EXERCISE OBJECTIVE. Only the pictures are to be dropped, and the rest of the data should be copied exactly.

INFORMATION.

====

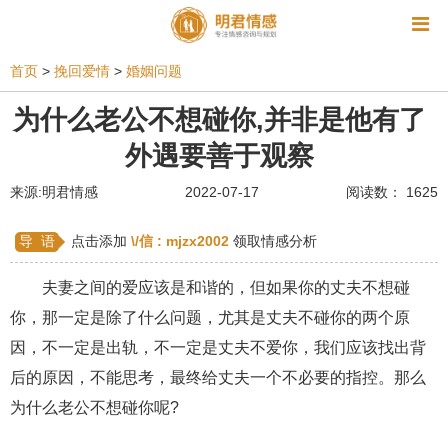
资讯
首页
>
挽回爱情
>
婚姻问题
相亲
同性恋
恋爱技巧
挽回爱情
为什么老公不想碰你,并非是他有了
外遇要善于观察
挽救婚姻
爱情相关
星座情感
离婚
心情
来源:明君情感
2022-07-17
阅读数： 1625
姻缘测试
美容
怀孕
分娩
交友
感情挽回
双鱼座男生
情感测试
婆媳关系
导 语
点击添加
\/信 :
mjzx2002
领取情感分析
水瓶座男生
摩羯座男生
射手座男生
夫妻之间的爱应该是和谐的，但如果你的丈夫不想碰
你，那一定是除了什么问题，尤其是丈夫不碰你的两个原
天蝎座男生
天秤座男生
处女座男生
因，不一定是出轨，不一定是丈夫不爱你，我们应该找出背
爱情诗句
狮子座男生
爱情歌曲
爱情图片
后的原因，不能思考，最终给丈夫一个不必要的指控。那么
爱情小说
巨蟹座男生
爱情电影
双子座男生
为什么老公不想碰你呢?
不和
金牛座男生
白羊座男生
吵架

====

WRITTEN SOLUTION.
资讯
首页
>
挽回爱情
>
婚姻问题
相亲
同性恋
恋爱技巧
挽回爱情
为什么老公不想碰你,并非是他有了
外遇要善于观察
挽救婚姻
爱情相关
星座情感
离婚
心情
来源:明君情感
2022-07-17
阅读数： 1625
姻缘测试
美容
怀孕
分娩
交友
感情挽回
双鱼座男生
情感测试
婆媳关系
导 语
点击添加
\/信 :
mjzx2002
领取情感分析
水瓶座男生
摩羯座男生
射手座男生
夫妻之间的爱应该是和谐的，但如果你的丈夫不想碰
你，那一定是除了什么问题，尤其是丈夫不碰你的两个原
天蝎座男生
天秤座男生
处女座男生
因，不一定是出轨，不一定是丈夫不爱你，我们应该找出背
爱情诗句
狮子座男生
爱情歌曲
爱情图片
后的原因，不能思考，最终给丈夫一个不必要的指控。那么
爱情小说
巨蟹座男生
爱情电影
双子座男生
为什么老公不想碰你呢?
不和
金牛座男生
白羊座男生
吵架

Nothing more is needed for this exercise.